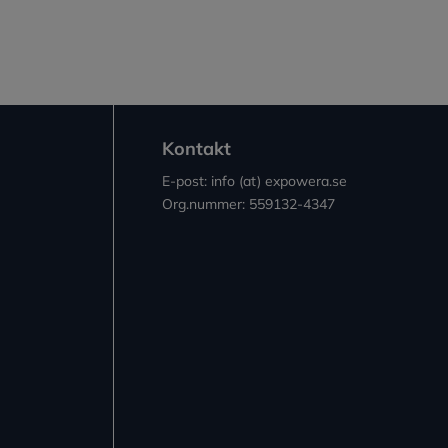
Kontakt
E-post: info (at) expowera.se
Org.nummer: 559132-4347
◆ ◆ ◆
**Exercise description:** Could every line above be set down exactly, with the pictures omitted?

**Answer to this exercise:**
Kontakt
E-post: info (at) expowera.se
Org.nummer: 559132-4347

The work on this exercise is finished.